A wave of high-profile ERISA litigation is forcing employers to confront long-ignored risks buried inside their defined benefit pension plans.
The Eleventh Circuit’s decision in Drummond v. Southern Company Services has sharpened legal exposure for plan sponsors still relying on decades-old actuarial assumptions, particularly fixed interest rates and outdated mortality tables.
Raytheon settled a related pension equivalence case for around $59 million, while CITGO reached a settlement of approximately $10 million, signalling how costly this litigation can become.
Pending cases involving MetLife and Southern Company Services mean the legal landscape remains unsettled, making proactive compliance reviews more urgent than ever for plan sponsors.
The original lawsuit was filed on September 2, 2022, by Cohen Milstein and co-counsel on behalf of participants and beneficiaries of the Southern Company Pension Plan, alleging violations of ERISA.
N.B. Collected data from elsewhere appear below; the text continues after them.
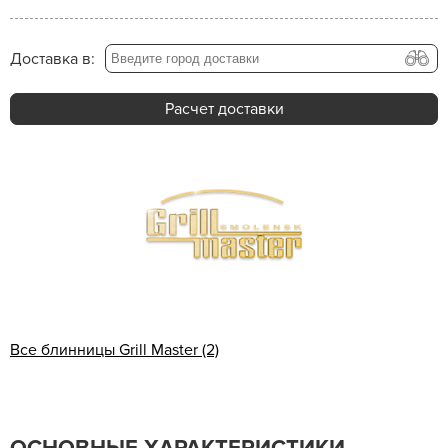
Доставка в:
Расчет доставки
Все блинницы Grill Master (2)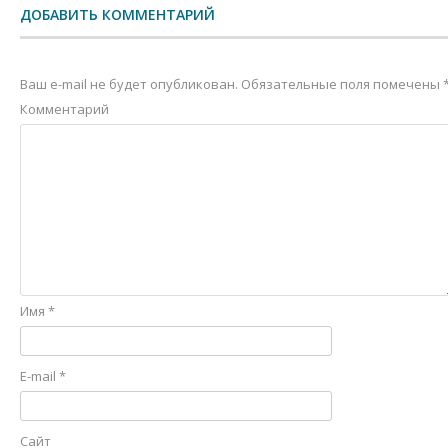
ДОБАВИТЬ КОММЕНТАРИЙ
Ваш e-mail не будет опубликован.
Обязательные поля помечены
Комментарий
Имя
*
E-mail
*
Сайт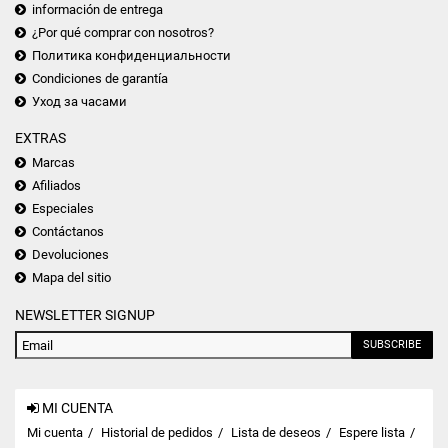
información de entrega
¿Por qué comprar con nosotros?
Политика конфиденциальности
Condiciones de garantía
Уход за часами
EXTRAS
Marcas
Afiliados
Especiales
Contáctanos
Devoluciones
Mapa del sitio
NEWSLETTER SIGNUP
SUBSCRIBE
MI CUENTA
Mi cuenta
Historial de pedidos
Lista de deseos
Espere lista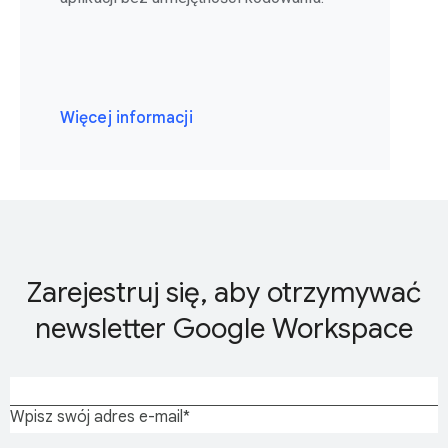
Więcej informacji
Zarejestruj się, aby otrzymywać
newsletter Google Workspace
Wpisz swój adres e-mail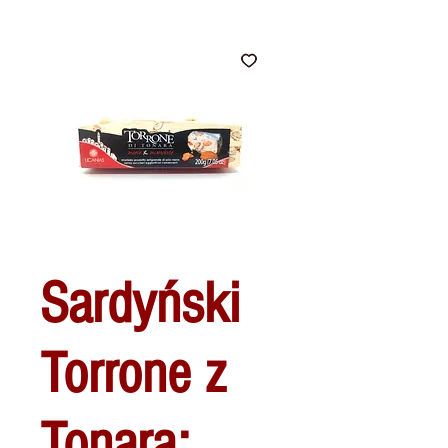
Sardyński
Torrone z
Tonara: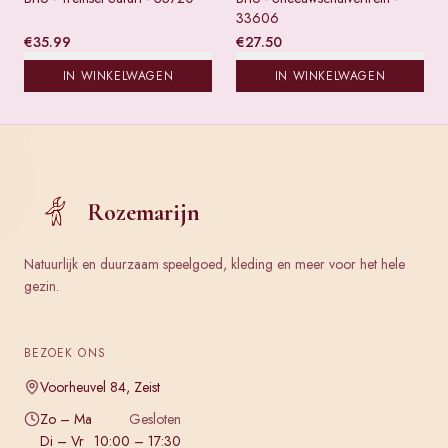
33606
€
35.99
€
27.50
IN WINKELWAGEN
IN WINKELWAGEN
Rozemarijn
Natuurlijk en duurzaam speelgoed, kleding en meer voor het hele
gezin.
BEZOEK ONS
Voorheuvel 84, Zeist
Zo – Ma
Gesloten
Di – Vr
10:00 – 17:30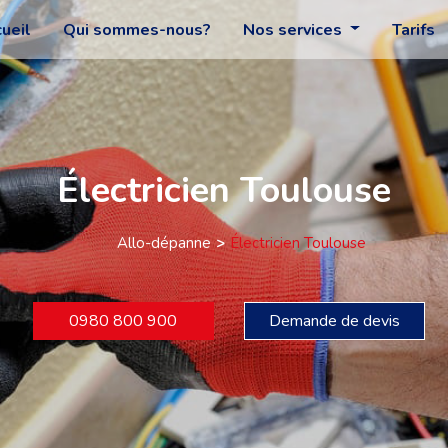
ueil
Qui sommes-nous?
Nos services
Tarifs
Électricien Toulouse
Allo-dépanne
Électricien Toulouse
0980 800 900
Demande de devis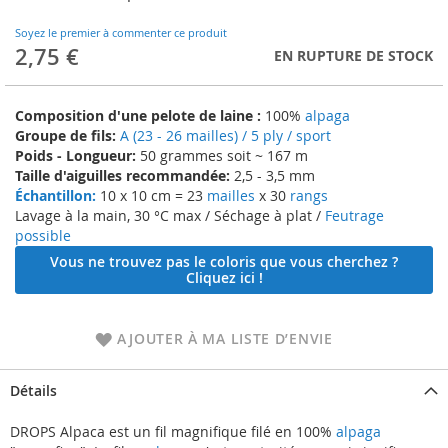
to
the
Soyez le premier à commenter ce produit
beginning
2,75 €
EN RUPTURE DE STOCK
of
the
images
Composition d'une pelote de laine :
100%
alpaga
gallery
Groupe de fils:
A (23 - 26 mailles) / 5 ply / sport
Poids - Longueur:
50 grammes soit ~ 167 m
Taille d'aiguilles recommandée:
2,5 - 3,5 mm
Échantillon:
10 x 10 cm = 23
mailles
x 30
rangs
Lavage à la main, 30 °C max / Séchage à plat /
Feutrage
possible
Vous ne trouvez pas le coloris que vous cherchez ?
Cliquez ici !
AJOUTER À MA LISTE D’ENVIE
Détails
DROPS Alpaca est un fil magnifique filé en 100%
alpaga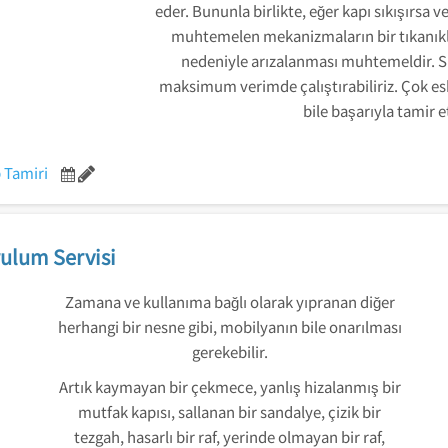
eder. Bununla birlikte, eğer kapı sıkışırsa ve
muhtemelen mekanizmaların bir tıkanıkl
nedeniyle arızalanması muhtemeldir. S
maksimum verimde çalıştırabiliriz. Çok esk
bile başarıyla tamir 
 Tamiri
ulum Servisi
Zamana ve kullanıma bağlı olarak yıpranan diğer
herhangi bir nesne gibi, mobilyanın bile onarılması
gerekebilir.
Artık kaymayan bir çekmece, yanlış hizalanmış bir
mutfak kapısı, sallanan bir sandalye, çizik bir
tezgah, hasarlı bir raf, yerinde olmayan bir raf,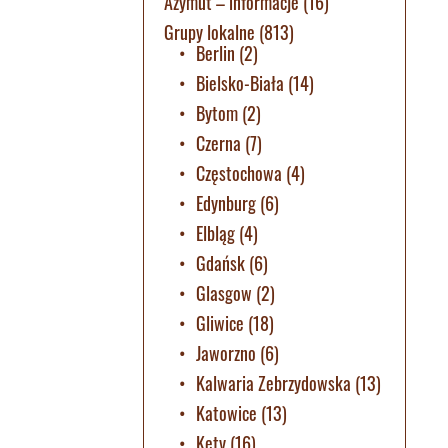
Azymut – informacje
(16)
Grupy lokalne
(813)
Berlin
(2)
Bielsko-Biała
(14)
Bytom
(2)
Czerna
(7)
Częstochowa
(4)
Edynburg
(6)
Elbląg
(4)
Gdańsk
(6)
Glasgow
(2)
Gliwice
(18)
Jaworzno
(6)
Kalwaria Zebrzydowska
(13)
Katowice
(13)
Kęty
(16)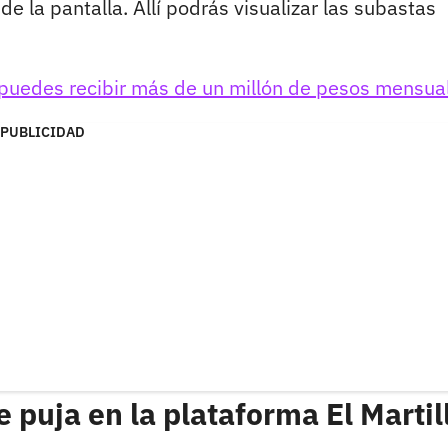
e la pantalla. Allí podrás visualizar las subastas
puedes recibir más de un millón de pesos mensua
PUBLICIDAD
 puja en la plataforma El Martil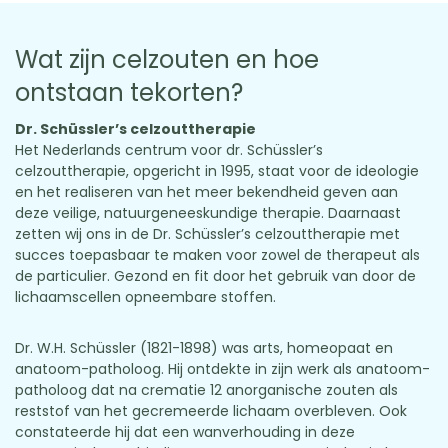
Wat zijn celzouten en hoe
ontstaan tekorten?
Dr. Schüssler’s celzouttherapie
Het Nederlands centrum voor dr. Schüssler’s
celzouttherapie, opgericht in 1995, staat voor de ideologie
en het realiseren van het meer bekendheid geven aan
deze veilige, natuurgeneeskundige therapie. Daarnaast
zetten wij ons in de Dr. Schüssler’s celzouttherapie met
succes toepasbaar te maken voor zowel de therapeut als
de particulier. Gezond en fit door het gebruik van door de
lichaamscellen opneembare stoffen.
Dr. W.H. Schüssler (1821-1898) was arts, homeopaat en
anatoom-patholoog. Hij ontdekte in zijn werk als anatoom-
patholoog dat na crematie 12 anorganische zouten als
reststof van het gecremeerde lichaam overbleven. Ook
constateerde hij dat een wanverhouding in deze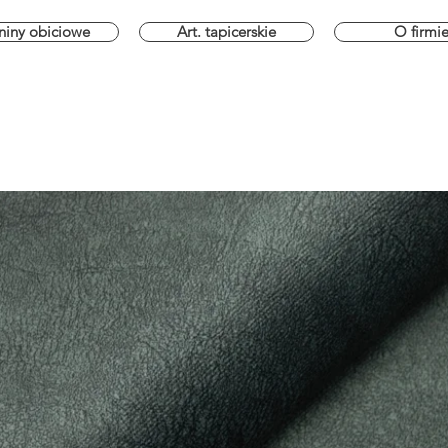
niny obiciowe
Art. tapicerskie
O firmi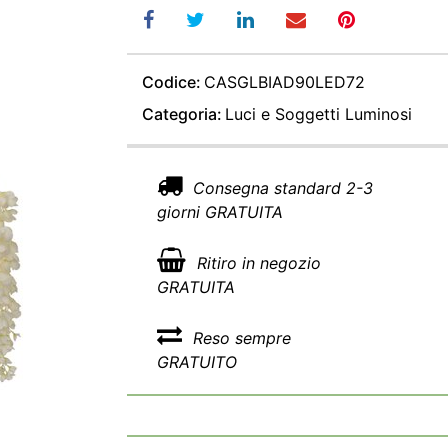
Codice:
CASGLBIAD90LED72
Categoria:
Luci e Soggetti Luminosi
Consegna standard 2-3
giorni GRATUITA
Ritiro in negozio
GRATUITA
Reso sempre
GRATUITO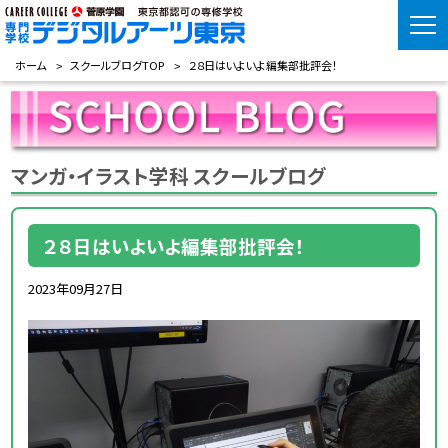
ホーム
スクールブログTOP
２８日はいよいよ編集部批評会！
マンガ・イラスト学科 スクールブログ
２８日はいよいよ編集部批評会！
2023年09月27日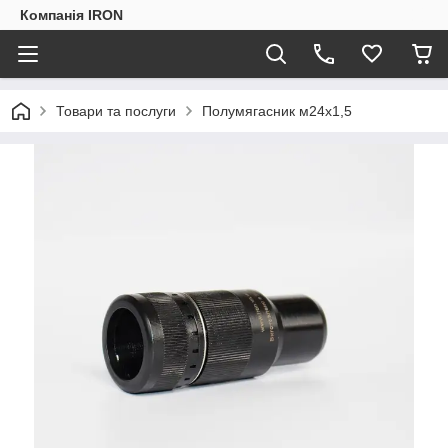
Компанія IRON
Товари та послуги
Полумягасник м24х1,5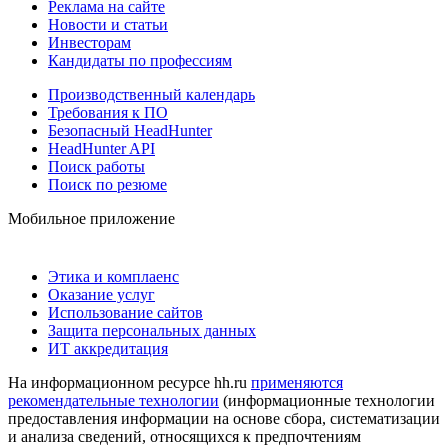
Реклама на сайте
Новости и статьи
Инвесторам
Кандидаты по профессиям
Производственный календарь
Требования к ПО
Безопасный HeadHunter
HeadHunter API
Поиск работы
Поиск по резюме
Мобильное приложение
Этика и комплаенс
Оказание услуг
Использование сайтов
Защита персональных данных
ИТ аккредитация
На информационном ресурсе hh.ru
применяются
рекомендательные технологии
(информационные технологии
предоставления информации на основе сбора, систематизации
и анализа сведений, относящихся к предпочтениям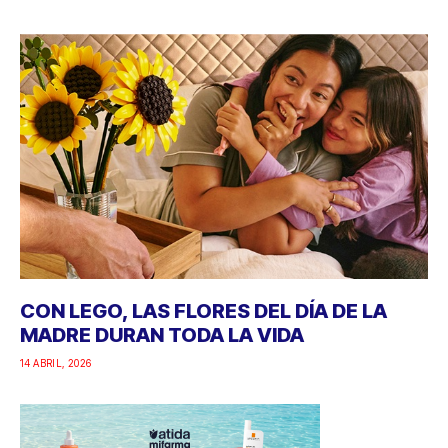
CON LEGO, LAS FLORES DEL DÍA DE LA
MADRE DURAN TODA LA VIDA
14 ABRIL, 2026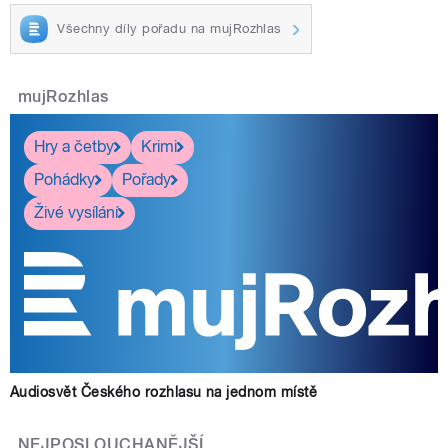
Všechny díly pořadu na mujRozhlas
mujRozhlas
Hry a četby
Krimi
Pohádky
Pořady
Živé vysílání
Audiosvět Českého rozhlasu na jednom místě
NEJPOSLOUCHANĚJŠÍ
Plaintiffs argued the plan used actuarial assumptions more than 70 years out of date when calculating joint and survivor annuities and pre-retirement survivor annuity charges, leaving married retirees short-changed.
The U.S. District Court for the Northern District of Georgia initially granted Southern Company’s motion to dismiss in July 2024, ruling that ERISA does not explicitly require plans to use reasonable or specified interest rates and mortality tables.
The Eleventh Circuit reversed that position, holding that ERISA’s actuarial equivalence provision requires plans to use assumptions that a reasonable actuary would employ at the time of benefit determination.
The Department of Labor supported the plaintiffs, arguing in its brief that ERISA’s requirement for actuarial equivalence between joint-and-survivor and single-life annuities necessarily demands the use of reasonable actuarial assumptions.
Legal advisers are now recommending that plan sponsors conduct a privileged review with actuaries and legal counsel to assess whether existing actuarial interest rates and mortality tables remain legally defensible.
One practical step is updating plan documents to incorporate by reference the IRC Section 417(e) mortality and interest rates, though doing so may trigger anti-cutback rule considerations under IRC Section 412(d).
Plan sponsors who retain their own assumptions should implement a formal governance process, with retirement committee charters requiring a review every three to five years alongside the plan’s actuary.
Documentation is equally important, with meeting minutes and actuary reports providing a clear record of the committee’s periodic determinations and any recommendations received.
Frozen legacy plans and plans merged from older arrangements are particularly vulnerable, as they often retain pre-1980s tables and fixed rates that no longer reflect current economic or demographic conditions.
The class action trend targeting actuarial equivalence calculations shows no sign of slowing, and plan sponsors who delay reviews risk joining a growing list of defendants facing nine-figure settlement demands.